The above directly addresses a common spam tactic – in that software is surreptitiously installed on home computers and then controlled by the spammer to send out spam (referred to as “botnets”).

2 – Communications Scope

“Electronic message” means a message sent by any means of telecommunication, including a text, sound, voice or image message.”

The key point with the above is that the scope of the bill—unlike the CAN-SPAM Act– is not restricted to electronic communications sent to an SMTP mailbox (mailbox@domain.com) . Keep in mind that CAN-SPAM was enacted almost six years ago – an eternity in the pace of technological change.

3 – Broader Meaning of “Commercial Message”

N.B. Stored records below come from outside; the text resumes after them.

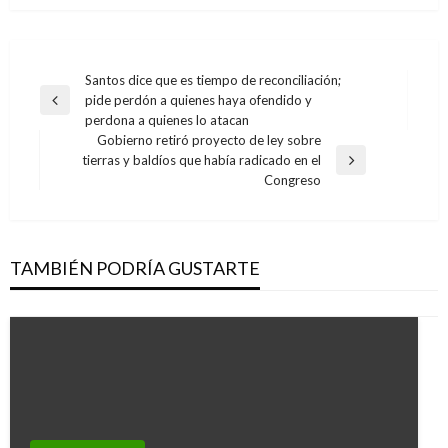
Navegación
Santos dice que es tiempo de reconciliación;
pide perdón a quienes haya ofendido y
de
Entrada
perdona a quienes lo atacan
anterior
entradas
Gobierno retiró proyecto de ley sobre
tierras y baldíos que había radicado en el
Entrada
Congreso
siguiente
TAMBIÉN PODRÍA GUSTARTE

“For the purposes of this Act, a commercial electronic message is an electronic message that, having regard to the content of the message, the hyperlinks in the message to content on a website or other database, or the contact information contained in the message, it would be reasonable to conclude it? has as its purpose, or one of its purposes, to encourage participation in a commercial activity, including …”

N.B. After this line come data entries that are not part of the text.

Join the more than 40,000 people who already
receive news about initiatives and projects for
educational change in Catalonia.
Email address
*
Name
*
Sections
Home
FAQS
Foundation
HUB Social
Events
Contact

The key in understanding the above is “…or one of its purposes, to encourage participation in a commercial activity”. Compare this to CAN-SPAM where there is a distinction between commercial and transactional messages, where some of the legal requirements are relaxed for transactional messages (it should always be a best practice, though, to include an unsubscribe mechanism for transactional messages). While with CAN-SPAM certain organizations are exempt (e.g. religious, political) from the legal requirements, the case is different with bill C-27 where the nature of the message has to be closely scrutinized to determine the required legal compliance.

4 – Unsubscribe Mechanism and Sender’s Contact Information (Bill C-27)

“The message must be in a form that conforms to the prescribed requirements and must (a) set out prescribed information that identifies the person who sent the message and the person — if different —on whose behalf it is sent; (b) set out information enabling the person to whom the message is sent to readily contact one of the persons referred to in paragraph (a); and (c) set out an unsubscribe mechanism in accordance with subsection 11(1). (3) The person who sends the commercial electronic message and the person —if different— on whose behalf the commercial electronic message is sent shall ensure that the contact information referred to in paragraph (2)(b) is valid for a minimum of 60 days after the message has been sent.”

Both Bill C-27 and the CAN-SPAM Act require that an unsubscribe mechanism be made available to the subscriber and that the sender’s contact information be included in the message. The important difference, however, is that with CAN-SPAM the unsubscribe mechanism must work for 30 days after the message was sent; while with C-27 this time frame has been increased to 60 days. Both C-27 and CAN-SPAM call on senders to honor opt-out requests within 10 days (a best practice, of course, is to honor opt-out requests immediately or before your next mailing goes out).

5 – Private Right of Action

The CAN-SPAM Act restricts civil action to the Federal Trade Commission and Internet Service Providers. Bill C-27, by contrast, extends this to individuals and allows for private right of action where individuals are permitted to sue senders who allegedly have violated the law.